The compiler will reuse a significant amount of code from my existing LISP compiler for x86-64. I have a very bad WIP combination which is capable of building a modified gkernel.gc for x86 as a proof of concept. An important part of the compiler is the test suite. Without tests the compiler will be full of bugs. So every feature should have a good set of tests.

The major components are

• GOAL-IR, a linear intermediate representation for GOAL code

  • "Environment"
  • "Ref"
  • Constant propagation of integers/floats
  • Constant propagation of memory locations
  • Ref in_gpr

• The type system

  • Type inheritance
  • Integer/float/pointer types (value semantics)
  • Reference types
  • Bitfield types
  • 128-bit integer types (EE GPRs are 128-bit when used with MMI instructions, these will become xmm's)
  • Floating point vector types
  • Structure types
  • Inline structures as fields
  • Array access / alignment rules
  • Pointer dereferencing
  • Methods (dynamic and static dispatch)
  • Function arguments/returns
  • Global symbols
  • Type checking
  • Lowest common ancestor
  • Built-in types in the GOAL runtime/C Kernel

• The GOOS Macro Language

  • S-expression parser (the "Reader")
  • Reader text db (for error messages that point to a specific line)
  • Scheme interpreter

• Front-end (convert s-expressions to GOAL-IR)

• Parsing helpers

• Macro expansion

• Control flow/block forms

• Type definitions

• Inline assembly forms

• Function/method call

• Math forms

• Lexical scoping (immediate application of lambda)

• Function inlining (slightly different scoping rules of immediate lambda)

• Function/macro definition

• Static Objects

• Regsiter allocation

• Analysis

• Allocation

• Stack spilling

• xmm and gpr promotion/demotions for EE 128-bit register usage

• Codegen (convert GOAL-IR + register allocations to x86 object file format)

• Linking data

• 64-bit GPR

• 32-bit float

• 128-bit GPR

• 32-bit float x4 vector register

• function prologue/epilogue

• stack spilling

• Listener/REPL

  • Network connection
  • Tracking loaded files
  • Sending code from REPL
  • GOOS REPL option
  • Expand single macro debugging feature
  • Interface for running gtests

Asset Extraction Tool

Not started yet.
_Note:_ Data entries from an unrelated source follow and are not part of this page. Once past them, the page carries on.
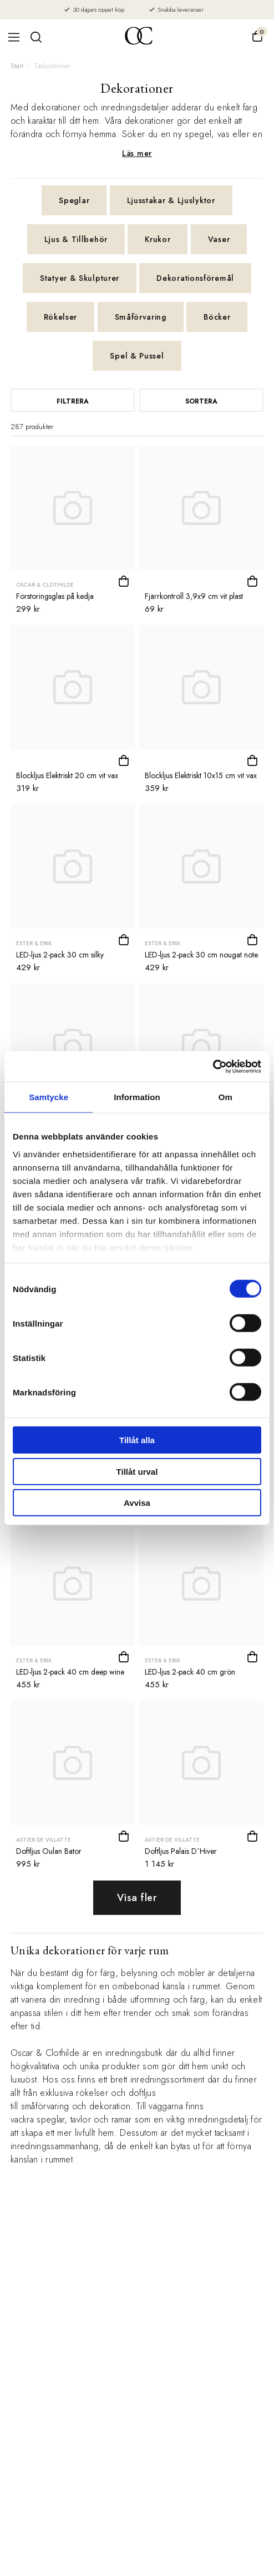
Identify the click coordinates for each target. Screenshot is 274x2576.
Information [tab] (137, 1097)
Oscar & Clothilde (45, 585)
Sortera (201, 401)
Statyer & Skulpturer (79, 278)
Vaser (219, 239)
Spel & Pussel (137, 355)
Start (17, 66)
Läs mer (137, 153)
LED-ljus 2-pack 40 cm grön (190, 1671)
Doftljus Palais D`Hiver (181, 1851)
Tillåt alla (137, 1440)
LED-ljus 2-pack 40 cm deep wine (70, 1671)
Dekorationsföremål (195, 278)
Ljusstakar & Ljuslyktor (171, 200)
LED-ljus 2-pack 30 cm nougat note (201, 954)
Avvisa (137, 1503)
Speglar (74, 200)
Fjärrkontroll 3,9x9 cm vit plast (194, 596)
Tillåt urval (137, 1471)
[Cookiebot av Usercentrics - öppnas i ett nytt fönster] (212, 1066)
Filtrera (73, 401)
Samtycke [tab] (48, 1097)
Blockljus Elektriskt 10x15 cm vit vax (201, 775)
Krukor (157, 239)
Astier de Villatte (43, 1840)
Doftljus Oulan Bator (49, 1851)
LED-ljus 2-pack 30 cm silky (60, 954)
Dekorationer (52, 66)
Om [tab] (225, 1097)
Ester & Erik (34, 943)
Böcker (217, 316)
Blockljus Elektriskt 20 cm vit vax (67, 775)
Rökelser (61, 316)
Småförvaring (140, 316)
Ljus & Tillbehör (76, 239)
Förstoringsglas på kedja (55, 596)
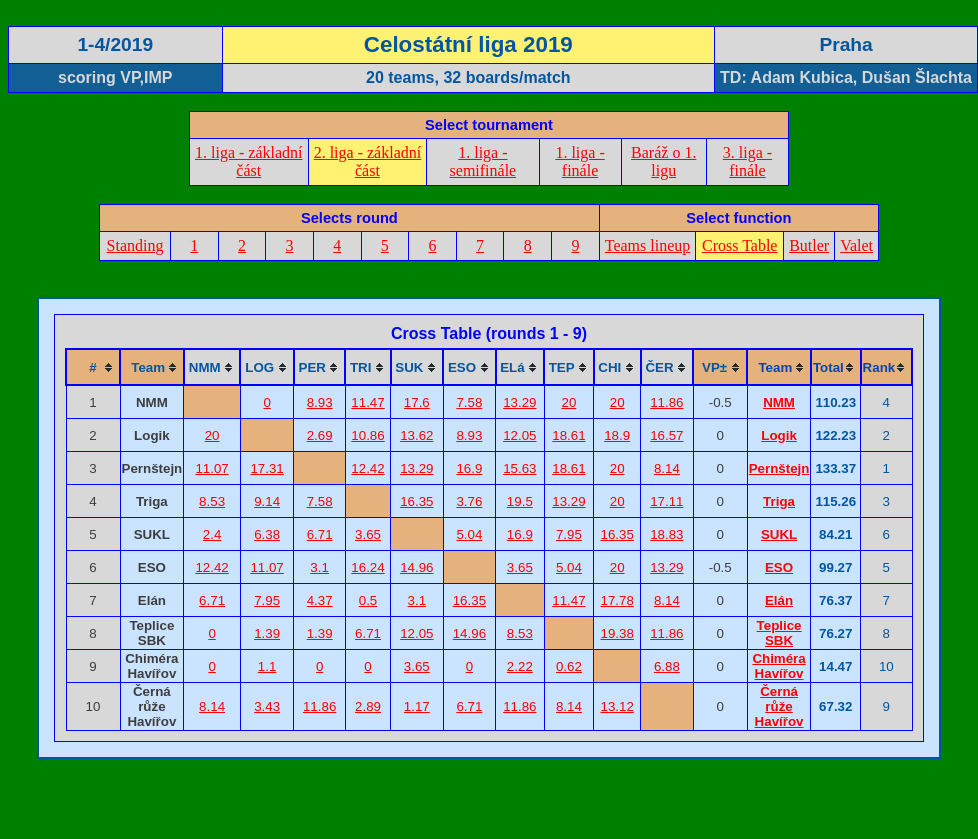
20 (569, 402)
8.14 (667, 468)
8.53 (212, 501)
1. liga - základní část (249, 161)
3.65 (368, 534)
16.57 (666, 435)
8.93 (320, 402)
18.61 (568, 435)
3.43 (267, 706)
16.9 (469, 468)
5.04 (469, 534)
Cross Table (739, 245)
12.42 (367, 468)
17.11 (666, 501)
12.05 (519, 435)
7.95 (569, 534)
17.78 (617, 600)
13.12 (617, 706)
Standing (135, 245)
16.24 (367, 567)
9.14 (267, 501)
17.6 (417, 402)
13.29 (519, 402)
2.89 (368, 706)
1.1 (267, 666)
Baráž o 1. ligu (663, 161)
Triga (779, 501)
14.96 (416, 567)
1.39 (267, 633)
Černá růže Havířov (779, 706)
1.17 (417, 706)
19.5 (520, 501)
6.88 (667, 666)
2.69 (320, 435)
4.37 (320, 600)
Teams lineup (648, 245)
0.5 (368, 600)
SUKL (779, 534)
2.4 (212, 534)
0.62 (569, 666)
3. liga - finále (747, 161)
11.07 (211, 468)
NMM (779, 402)
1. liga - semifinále (483, 161)
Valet (856, 245)
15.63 (519, 468)
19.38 (617, 633)
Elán (779, 600)
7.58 (469, 402)
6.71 (320, 534)
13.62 (416, 435)
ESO (779, 567)
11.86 (666, 402)
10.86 (367, 435)
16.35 (416, 501)
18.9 (617, 435)
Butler (809, 245)
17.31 (266, 468)
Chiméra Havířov (778, 666)
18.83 (666, 534)
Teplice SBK (779, 633)
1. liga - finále (579, 161)
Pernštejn (779, 468)
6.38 (267, 534)
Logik (779, 435)
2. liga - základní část (368, 161)
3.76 (469, 501)
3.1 (319, 567)
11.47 (367, 402)
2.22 (520, 666)
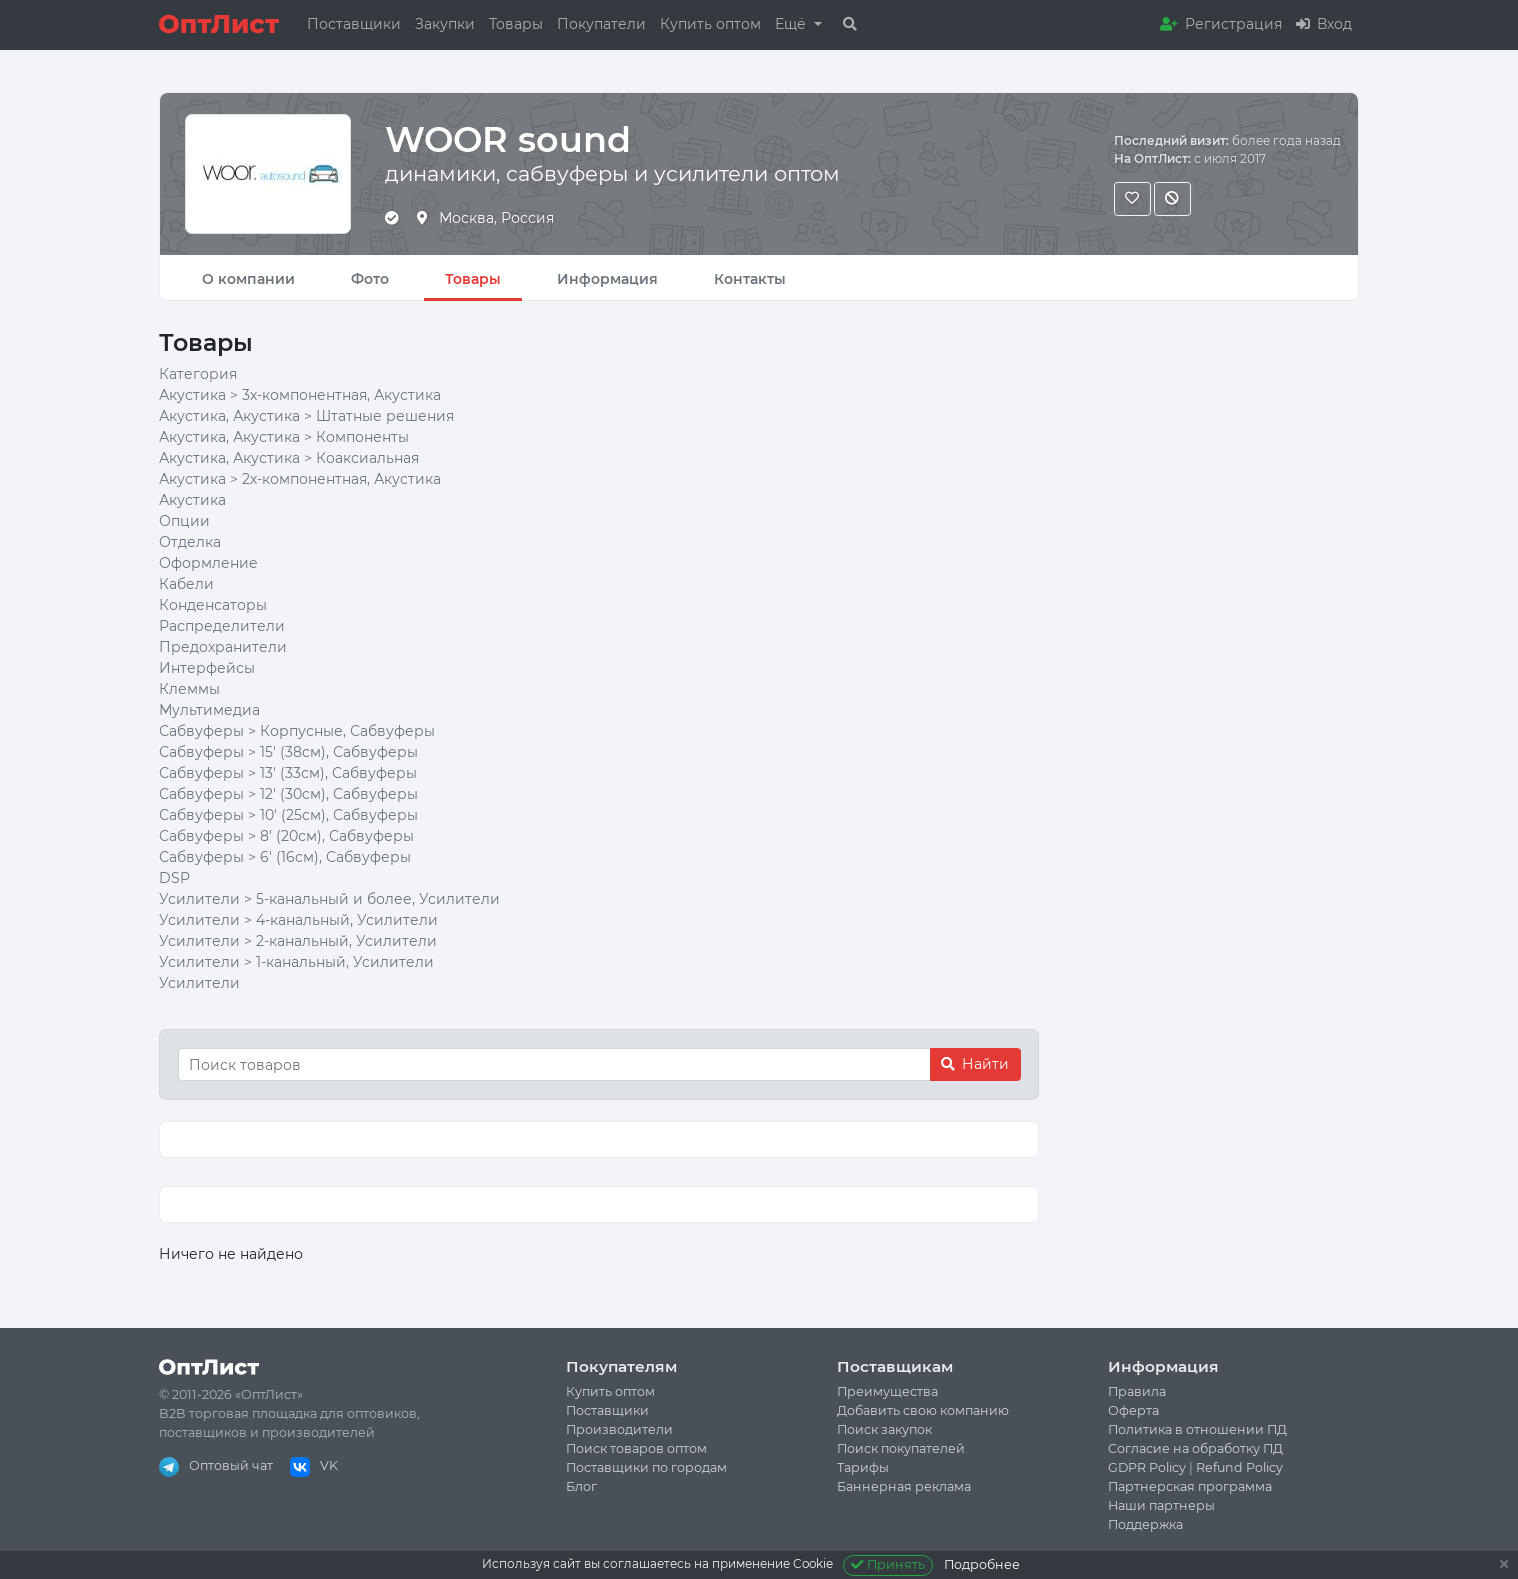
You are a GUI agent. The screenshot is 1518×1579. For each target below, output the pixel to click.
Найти (975, 1064)
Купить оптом (710, 24)
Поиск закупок (884, 1429)
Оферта (1133, 1410)
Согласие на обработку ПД (1195, 1448)
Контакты (750, 279)
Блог (581, 1486)
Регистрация (1221, 24)
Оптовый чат (216, 1465)
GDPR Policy (1147, 1467)
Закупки (445, 24)
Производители (619, 1429)
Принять (888, 1564)
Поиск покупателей (901, 1448)
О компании (248, 279)
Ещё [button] (792, 24)
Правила (1137, 1391)
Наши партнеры (1161, 1505)
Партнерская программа (1190, 1486)
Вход (1324, 24)
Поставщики (354, 24)
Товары (516, 24)
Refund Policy (1239, 1467)
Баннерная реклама (904, 1486)
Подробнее (982, 1564)
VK (314, 1465)
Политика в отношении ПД (1197, 1429)
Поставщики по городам (646, 1467)
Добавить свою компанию (923, 1410)
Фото (370, 279)
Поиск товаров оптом (636, 1448)
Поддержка (1145, 1524)
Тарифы (863, 1467)
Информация (607, 279)
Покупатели (601, 24)
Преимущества (887, 1391)
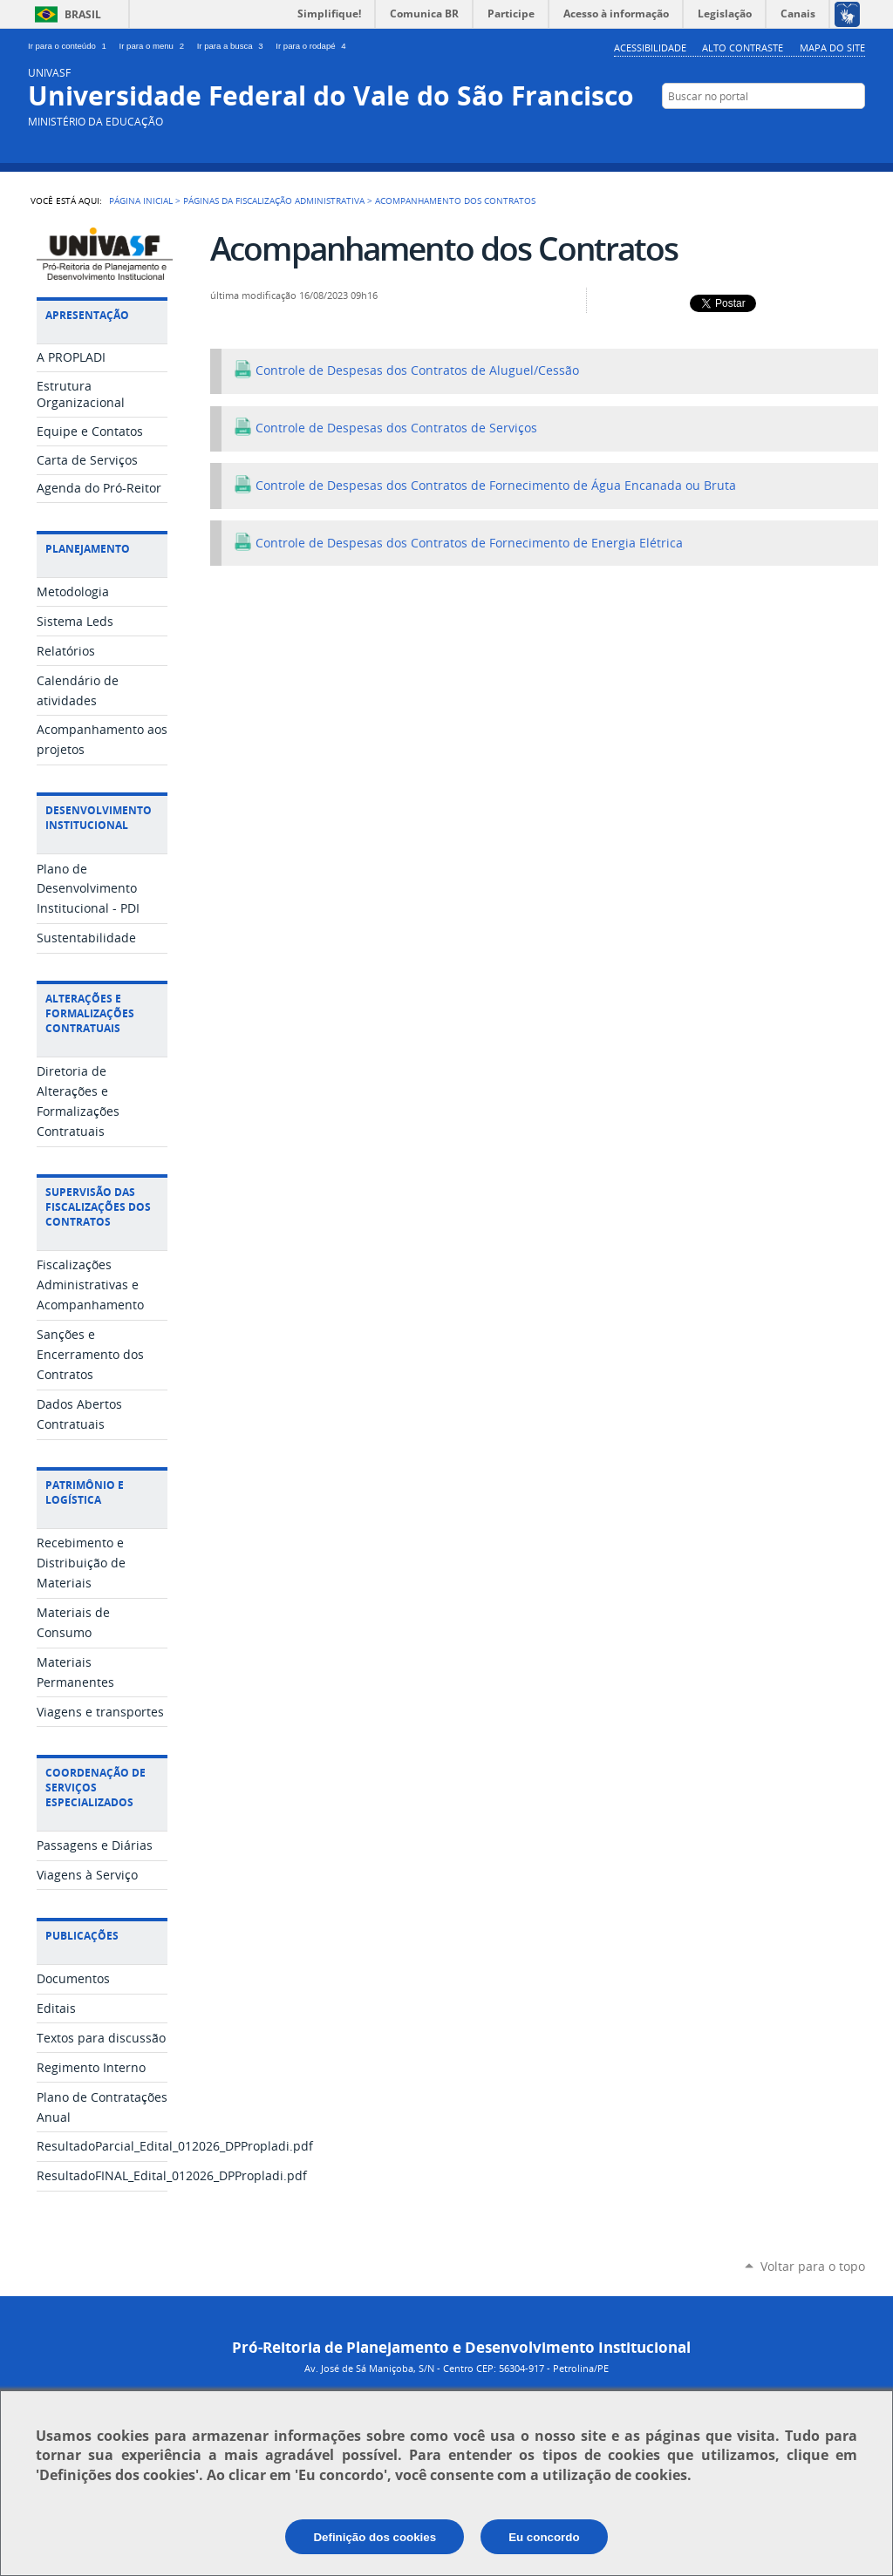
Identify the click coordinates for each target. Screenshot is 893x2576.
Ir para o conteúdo (70, 46)
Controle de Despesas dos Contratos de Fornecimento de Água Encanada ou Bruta (485, 485)
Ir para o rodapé (312, 46)
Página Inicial (141, 200)
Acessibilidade (650, 47)
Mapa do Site (832, 47)
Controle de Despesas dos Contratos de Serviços (385, 428)
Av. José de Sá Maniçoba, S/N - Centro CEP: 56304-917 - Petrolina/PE (456, 2368)
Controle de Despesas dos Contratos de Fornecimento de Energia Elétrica (458, 543)
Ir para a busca (233, 46)
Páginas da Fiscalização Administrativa (274, 200)
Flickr (854, 130)
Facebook (828, 130)
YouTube (802, 130)
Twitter (776, 130)
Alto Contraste (742, 47)
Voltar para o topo (812, 2266)
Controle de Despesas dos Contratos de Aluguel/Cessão (406, 370)
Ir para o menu (154, 46)
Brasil (83, 14)
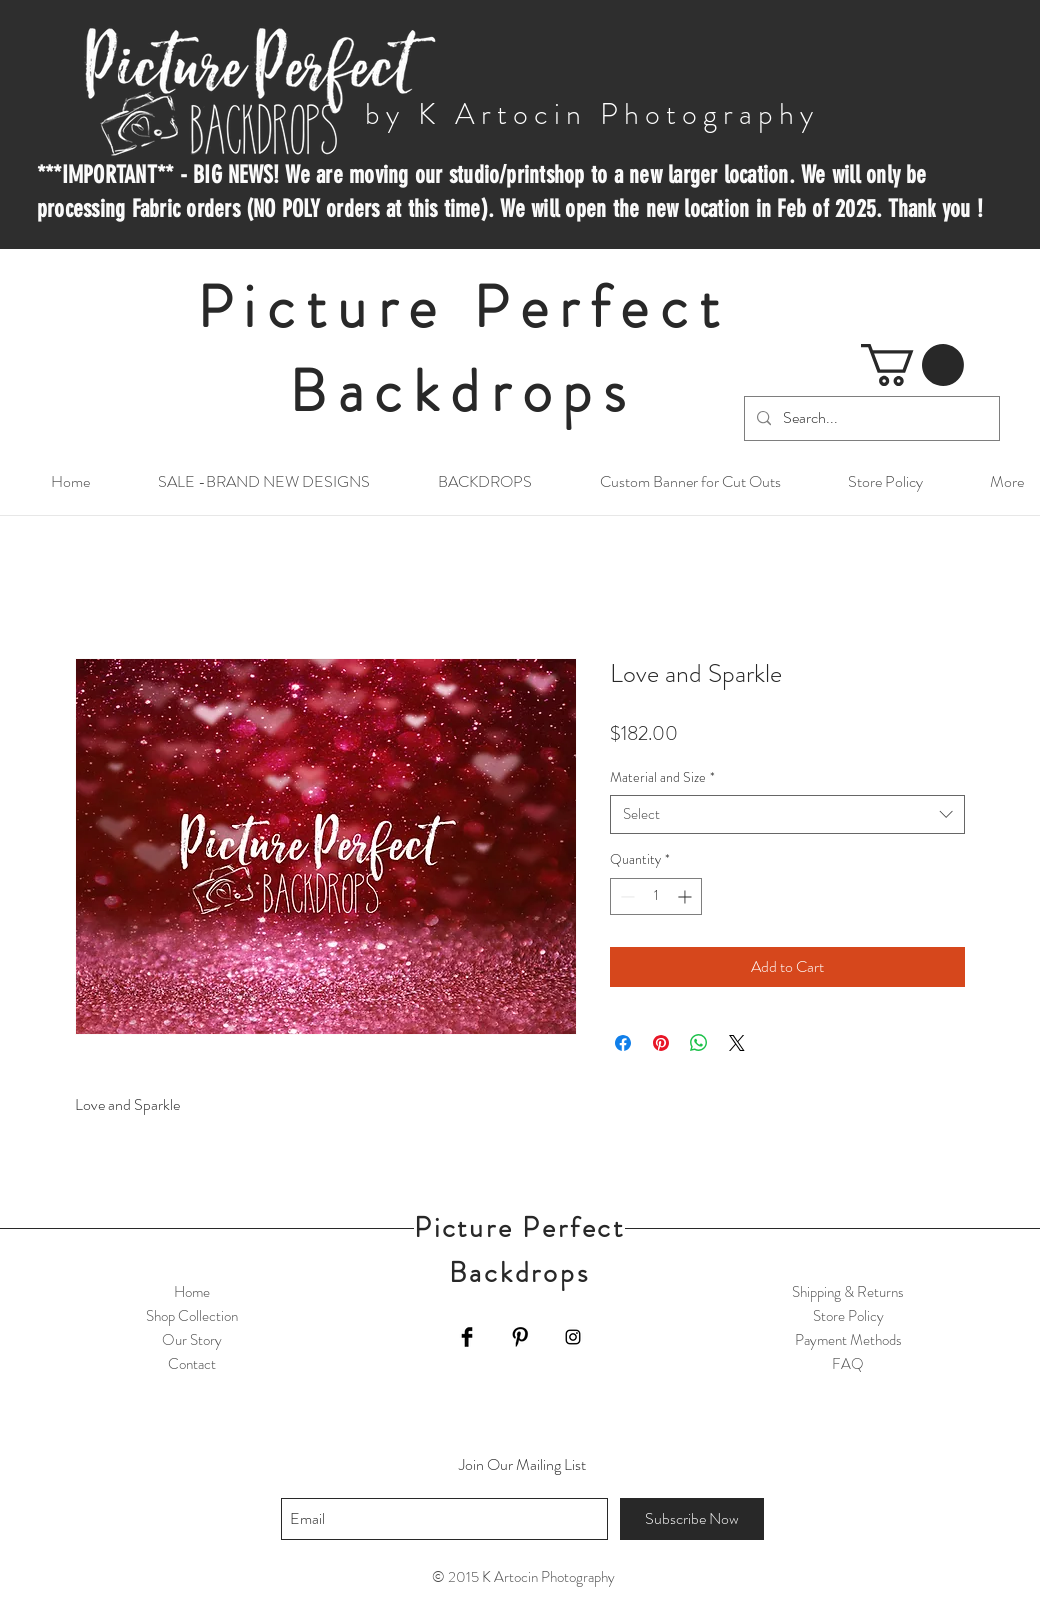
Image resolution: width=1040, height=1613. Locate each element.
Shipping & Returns (848, 1292)
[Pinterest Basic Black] (520, 1337)
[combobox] (787, 814)
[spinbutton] (656, 896)
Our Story (192, 1340)
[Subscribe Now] (692, 1519)
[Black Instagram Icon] (573, 1337)
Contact (192, 1364)
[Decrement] (625, 896)
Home (192, 1292)
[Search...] (870, 418)
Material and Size (662, 777)
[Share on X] (737, 1043)
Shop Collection (192, 1316)
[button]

The simplest version of this tool is just to use the decompiler logic to turn the level/art-group/texture/TXT files into GOAL source code, and copy all STR/sound/visibility files.

File formats:

• Art group (a GOAL object format)
  • There may be more formats related to art groups.
• Texture page (a GOAL object format)
  • Texture page directory (a GOAL object format)
• Level (vis-bt) (a GOAL object format)
• TEXT/*.TXT (text, a GOAL object format)
• MUS (sequenced music)
• SBK (sound bank)
• STR (streaming animation)
• VAG (ADPCM audio)
• VIS (visibility data bitstream)
• Loading screen image
• save game icon (I do not care about this)

Asset Packing Tool

Packs together all assets into a format that can be played. The simplest version to go with the simplest extraction tool will just pass the level/art-group/texture/TXT files to the compiler, and copy STR/sound/visbility files into the fakeiso. Then pack in CGOs/DGOs.